Directions for this task. Transcribe exactly the entries from the "運用担当者 情報教育部" line to the end, both included, minus pictures.

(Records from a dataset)
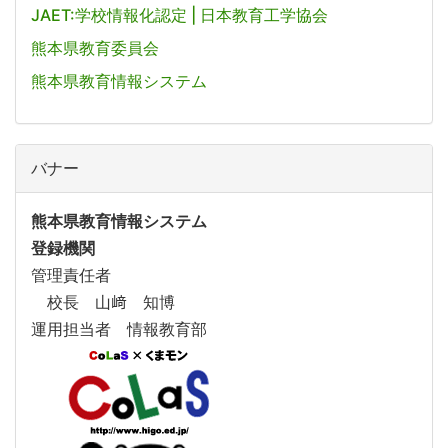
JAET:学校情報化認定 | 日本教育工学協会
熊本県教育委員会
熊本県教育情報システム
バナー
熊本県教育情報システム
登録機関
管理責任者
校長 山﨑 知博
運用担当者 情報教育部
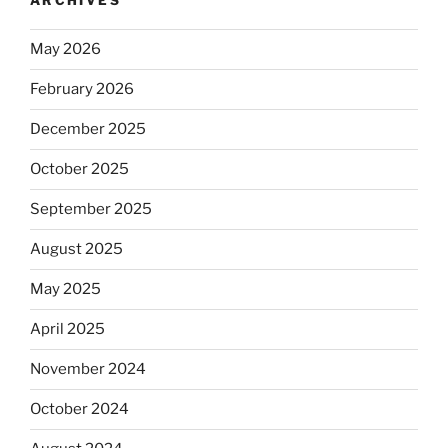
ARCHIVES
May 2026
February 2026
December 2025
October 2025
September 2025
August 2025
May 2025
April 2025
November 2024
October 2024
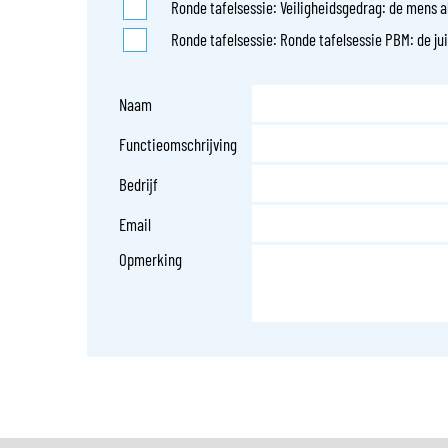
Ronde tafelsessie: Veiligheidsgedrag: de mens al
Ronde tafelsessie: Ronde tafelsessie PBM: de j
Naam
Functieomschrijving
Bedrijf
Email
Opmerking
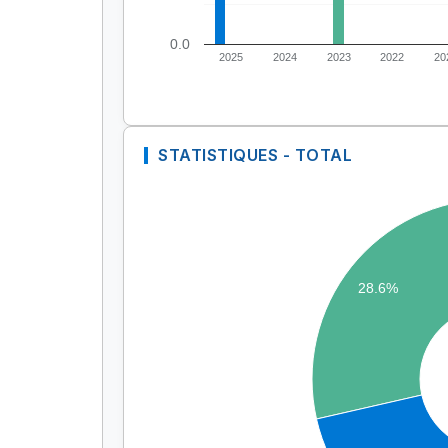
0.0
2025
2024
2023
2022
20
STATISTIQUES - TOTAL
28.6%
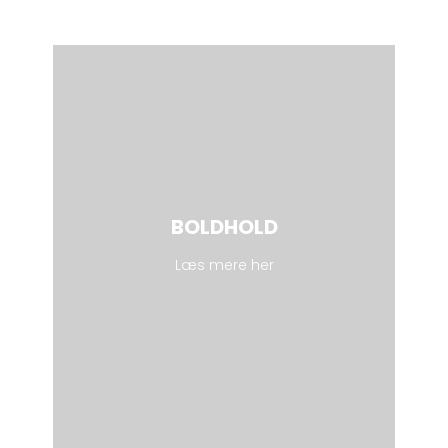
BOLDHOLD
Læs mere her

Solution to the exercise.
運用担当者 情報教育部
ARCHIVES
May 2026
February 2026
December 2025
October 2025
September 2025
August 2025
May 2025
April 2025
November 2024
October 2024
Ronde tafelsessie: Veiligheidsgedrag: de mens al
Ronde tafelsessie: Ronde tafelsessie PBM: de j
Naam
Functieomschrijving
Bedrijf
Email
Opmerking
0.0
2025
2024
2023
2022
20
STATISTIQUES - TOTAL
28.6%
BOLDHOLD
Læs mere her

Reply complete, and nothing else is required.